Neste momento, Géssica afirma que sentiu um puxão de cabelo e um soco. "Era um rapaz que chegou a prestar depoimento na delegacia, mas foi inocentado. Pelo jeito, não consideram o que ele fez como agressão, mas foi agressão. Em seguida, o Allender me deu um soco e eu caí sentada. Mesmo caída no chão, ele continuou as agressões”, lembra.

Depois, de acordo com a enfermeira, virou uma confusão generalizada na festa. “As pessoas que viram que eu estava apanhando começaram a me defender e passaram a agredir os dois, virou uma confusão. Em seguida lembro que me colocaram sentada em uma cadeira de plástico. Eu sangrava muito, estava de blusa branca listrada. Eu olhava e via muito sangue. Eu segurava minha mandíbula”, contou Géssica.

IDA AO HOSPITAL

Algumas pessoas decidiram levá-la ao hospital. No caminho para o carro, novas agressões aconteceram. Teriam sido por parte de outro acusado, Braz Veloso Pianissoli, que também responde a processo na Justiça. “O Braz apareceu do nada me xingando e me deu um soco. Começou outra confusão, só me recordo de chegar no hospital sentindo muita dor. O médico diagnosticou quebra da mandíbula e disse que eu precisava ir a um especialista no Hospital Roberto Silvares (em São Mateus). Fui transferida horas depois”, recorda.

Géssica disse que foi atendida por um cirurgião bucomaxilofacial no dia seguinte. Foi constatada fratura nos dois lados do maxilar. “Aguardei a cirurgia por uma semana por estar muito inchada, e então operei. Foram colocadas quatro placas no maxilar e ficaram muitas sequelas. Não tenho 100% do paladar e fiquei sem sensibilidade da boca, não sinto direito o lábio inferior e queixo, tudo ficou dormente”, explicou.

Géssica passou por cirurgia no maxilar após as agressões sofridas em uma festa em Nova Venécia. (Arquivo pessoal)

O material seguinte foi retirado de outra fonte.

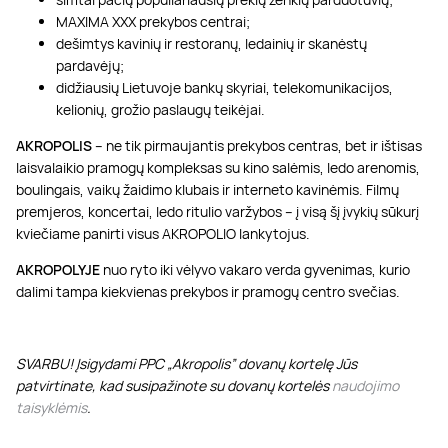
MAXIMA XXX prekybos centrai;
dešimtys kavinių ir restoranų, ledainių ir skanėstų
pardavėjų;
didžiausių Lietuvoje bankų skyriai, telekomunikacijos,
kelionių, grožio paslaugų teikėjai.
AKROPOLIS
– ne tik pirmaujantis prekybos centras, bet ir ištisas
laisvalaikio pramogų kompleksas su kino salėmis, ledo arenomis,
boulingais, vaikų žaidimo klubais ir interneto kavinėmis. Filmų
premjeros, koncertai, ledo ritulio varžybos – į visą šį įvykių sūkurį
kviečiame panirti visus AKROPOLIO lankytojus.
AKROPOLYJE
nuo ryto iki vėlyvo vakaro verda gyvenimas, kurio
dalimi tampa kiekvienas prekybos ir pramogų centro svečias.
SVARBU! Įsigydami PPC „Akropolis” dovanų kortelę Jūs
patvirtinate, kad susipažinote su dovanų kortelės
naudojimo
taisyklėmis
.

Além disso, a enfermeira não pode começar um tratamento dental para corrigir os dentes quebrados. Por causa das placas no maxilar, ainda não tem como saber se vai dar certo a correção dos dentes. E como o valor do tratamento é alto, Géssica afirma que não tem como pagar. “Fui em vários dentistas, fizeram orçamentos, mas pediram um tempo para esperar a recuperação da cirurgia. Estou retomando minha vida agora, fiquei nove meses em casa e voltei a trabalhar há um mês. Estou esperando a Justiça para ver como será, porque não tenho condições de pagar o tratamento”, ressaltou.

AUDIÊNCIAS

Géssica contou que só encontra os acusados pelas agressões nas audiências. “Minha rotina é só casa e trabalho. Me dá uma sensação de impunidade. Quando encontro com eles nas audiências vejo que eles têm certeza que nada vai acontecer. Fora a sensação de medo. Sinto um desgaste emocional muito grande. Estou tentando fazer com que isso não me afete, mas é muto difícil, muitos olhares me julgando e invertendo valores. Minha sorte é que tenho uma família que me apoia, que tenta me passar segurança para superar tudo”, afirmou.

A enfermeira contou que o processo na Justiça tem se arrastado porque uma testemunha da defesa não estava comparecendo às audiências. “Isso causou uma demora, mas no dia 28 de agosto foi o interrogatório dos acusados. Agora falta a decisão do juiz, se o caso vai a júri popular ou se vai classificar como lesão corporal gravíssima. Faltam as alegações finais, vão usar o exame de corpo de delito e, então, o juiz vai tomar a decisão.”, disse Géssica.

Durante o interrogatório, segundo ela, Allender e Braz se mantiveram a maior parte em silêncio. “O que me deixa mais indignada é que, na última audiência, eles não quiseram responder as perguntas do juiz, da promotoria e da minha advogada, só responderam ao advogado deles. Os dois alegam que não fizeram nada e que só depois souberam que eu tinha sido agredida. Isso me dá uma sensação de incompetência tão grande, porque não posso ter nenhuma reação, mas tudo que sofri naquele dia passa na minha cabeça”, destacou.

JULGAMENTO DAS PESSOAS

Além de enfrentar os problemas de saúde decorrentes das agressões e o julgamento das pessoas, Géssica conta que duas amigas dela procuraram o Ministério Público e pediram uma medida protetiva contra ela. Entre as duas estava a amiga que a enfermeira comprou a briga.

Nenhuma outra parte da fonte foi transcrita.